49. A method of screening for agents which modulate an activity of a human ADAM-TS-like protein, comprising the steps of:

contacting a test compound with a product encoded by a polynucleotide which comprises the nucleotide sequence shown in SEQ ID NO: 1; and

detecting binding of the test compound to the product, wherein a test compound which binds to the product is identified as a potential agent for regulating the activity of the human ADAM-TS-like protein.

50. The method of claim 49 wherein the product is a polypeptide.

51. The method of claim 49 wherein the product is RNA.

52. A method of reducing activity of a human ADAM-TS-like protein, comprising the step of:

contacting a cell with a reagent which specifically binds to a product encoded by a polynucleotide comprising the nucleotide sequence shown in SEQ ID NO: 1, whereby the activity of a human ADAM-TS-like protein is reduced.

53. The method of claim 52 wherein the product is a polypeptide.

54. The method of claim 53 wherein the reagent is an antibody.

55. The method of claim 52 wherein the product is RNA.

56. The method of claim 55 wherein the reagent is an antisense oligonucleotide.

57. The method of claim 56 wherein the reagent is a ribozyme.

58. The method of claim 52 wherein the cell is in vitro.

59. The method of claim 52 wherein the cell is in vivo.

60. A pharmaceutical composition, comprising:

a reagent which specifically binds to a polypeptide comprising the amino acid sequence shown in SEQ ID NO: 2; and

a pharmaceutically acceptable carrier.

61. The pharmaceutical composition of claim 60 wherein the reagent is an antibody.

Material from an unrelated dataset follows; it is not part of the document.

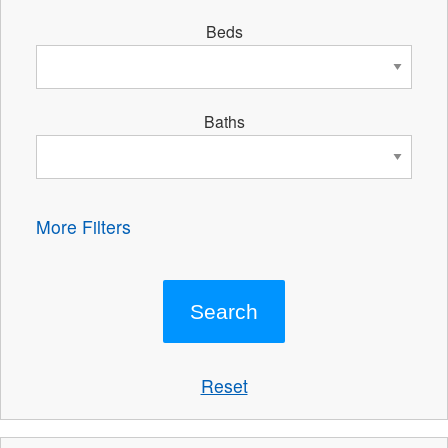
Beds
Baths
More Filters
Reset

62. A pharmaceutical composition, comprising:

a reagent which specifically binds to a product of a polynucleotide comprising the nucleotide sequence shown in SEQ ID NO: 1; and

a pharmaceutically acceptable carrier.

63. The pharmaceutical composition of claim 62 wherein the reagent is a ribozyme.

64. The pharmaceutical composition of claim 62 wherein the reagent is an antisense oligonucleotide.

65. The pharmaceutical composition of claim 62 wherein the reagent is an antibody.

66. A pharmaceutical composition, comprising:

an expression vector encoding a polypeptide comprising the amino acid sequence shown in SEQ ID NO: 2; and

a pharmaceutically acceptable carrier.

67. The pharmaceutical composition of claim 66 wherein the expression vector comprises SEQ ID NO: 1.

68. A method of treating a ADAM-TS-like protein dysfunction related disease, wherein the disease is selected from a cardiovascular or a liver disorder or COPD, comprising the step of:

administering to a patient in need thereof a therapeutically effective dose of a reagent that modulates a function of a human ADAM-TS-like protein, whereby symptoms of the ADAM-TS-like protein dysfunction related disease are ameliorated.

69. The method of claim 68 wherein the reagent is identified by the method of claim 36.

70. The method of claim 68 wherein the reagent is identified by the method of claim 45.

71. The method of claim 68 wherein the reagent is identified by the method of claim 49.